• **Data records**:

□ □ □ □ □ □ □

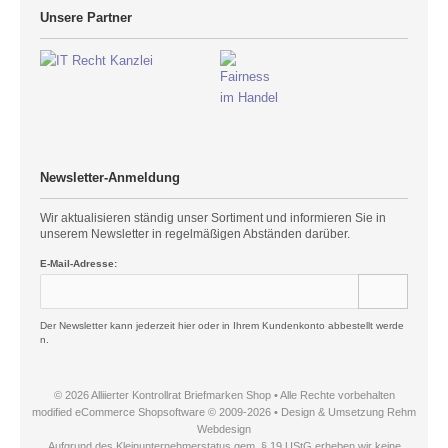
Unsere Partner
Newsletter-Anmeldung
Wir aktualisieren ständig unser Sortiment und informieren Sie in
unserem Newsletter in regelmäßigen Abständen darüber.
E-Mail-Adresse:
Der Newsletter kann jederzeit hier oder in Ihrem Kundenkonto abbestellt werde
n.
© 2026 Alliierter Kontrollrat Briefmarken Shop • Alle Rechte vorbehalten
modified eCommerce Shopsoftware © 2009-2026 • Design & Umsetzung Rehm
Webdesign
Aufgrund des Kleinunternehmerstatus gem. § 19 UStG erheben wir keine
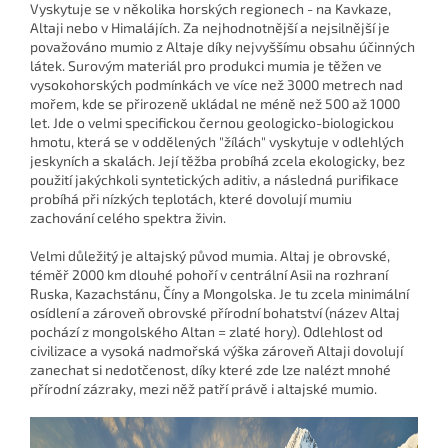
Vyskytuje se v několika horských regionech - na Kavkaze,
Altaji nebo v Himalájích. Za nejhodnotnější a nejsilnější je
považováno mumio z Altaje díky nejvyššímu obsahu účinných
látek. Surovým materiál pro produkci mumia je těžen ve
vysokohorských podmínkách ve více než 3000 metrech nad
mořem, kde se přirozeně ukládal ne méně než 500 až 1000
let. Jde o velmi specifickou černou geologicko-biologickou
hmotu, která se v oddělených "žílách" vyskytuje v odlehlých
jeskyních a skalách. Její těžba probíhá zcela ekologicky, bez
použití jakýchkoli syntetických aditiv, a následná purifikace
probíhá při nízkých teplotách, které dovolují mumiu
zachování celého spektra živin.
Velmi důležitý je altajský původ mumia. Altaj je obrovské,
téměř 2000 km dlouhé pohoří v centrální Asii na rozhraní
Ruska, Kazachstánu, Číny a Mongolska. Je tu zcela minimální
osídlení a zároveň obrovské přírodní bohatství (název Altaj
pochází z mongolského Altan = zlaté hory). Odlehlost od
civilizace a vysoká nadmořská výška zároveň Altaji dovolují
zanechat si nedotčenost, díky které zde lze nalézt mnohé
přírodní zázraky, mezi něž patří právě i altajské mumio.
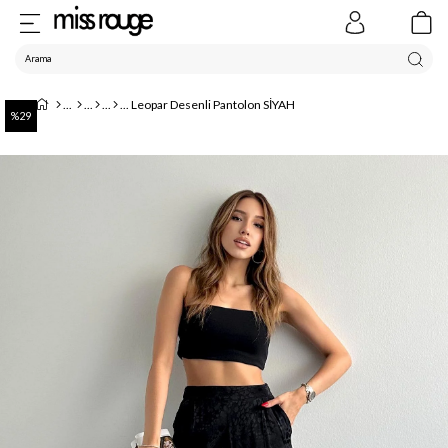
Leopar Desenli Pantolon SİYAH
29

□ □ □ □ □ □ □

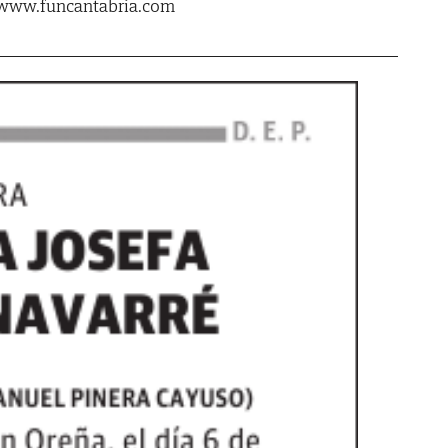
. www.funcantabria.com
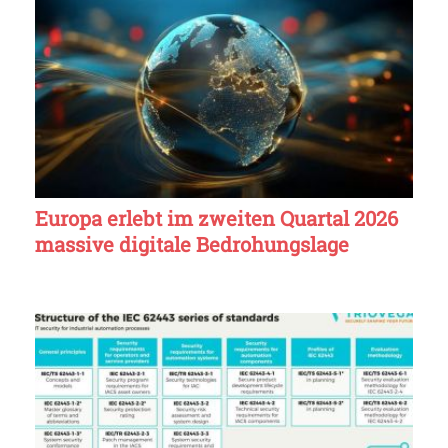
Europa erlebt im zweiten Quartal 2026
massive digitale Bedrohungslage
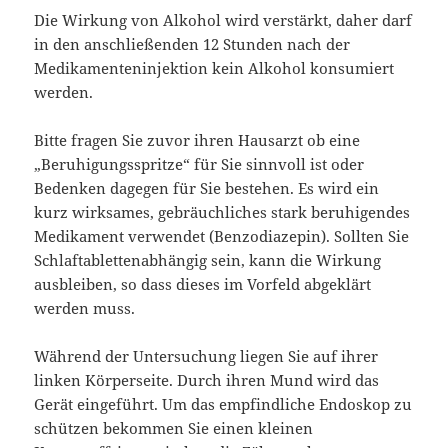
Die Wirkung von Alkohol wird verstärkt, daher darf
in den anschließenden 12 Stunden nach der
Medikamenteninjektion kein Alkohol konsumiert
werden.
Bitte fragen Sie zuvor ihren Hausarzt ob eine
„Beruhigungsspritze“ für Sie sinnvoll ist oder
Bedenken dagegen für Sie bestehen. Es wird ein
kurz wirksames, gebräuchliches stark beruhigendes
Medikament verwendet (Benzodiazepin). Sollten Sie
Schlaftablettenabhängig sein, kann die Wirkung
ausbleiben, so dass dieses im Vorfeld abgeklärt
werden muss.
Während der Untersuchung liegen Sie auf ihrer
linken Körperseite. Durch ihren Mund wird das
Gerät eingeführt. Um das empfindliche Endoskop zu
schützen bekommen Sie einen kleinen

□ □ □ □ □ □ □

• **GOAL OF THE EXERCISE**: Return, unchanged, the run of lines above that opens with the line containing "považováno mumio z" and closes with the line containing "probíhá při nízkých". Include both.

• **WORKED SOLUTION**:
považováno mumio z Altaje díky nejvyššímu obsahu účinných
látek. Surovým materiál pro produkci mumia je těžen ve
vysokohorských podmínkách ve více než 3000 metrech nad
mořem, kde se přirozeně ukládal ne méně než 500 až 1000
let. Jde o velmi specifickou černou geologicko-biologickou
hmotu, která se v oddělených "žílách" vyskytuje v odlehlých
jeskyních a skalách. Její těžba probíhá zcela ekologicky, bez
použití jakýchkoli syntetických aditiv, a následná purifikace
probíhá při nízkých teplotách, které dovolují mumiu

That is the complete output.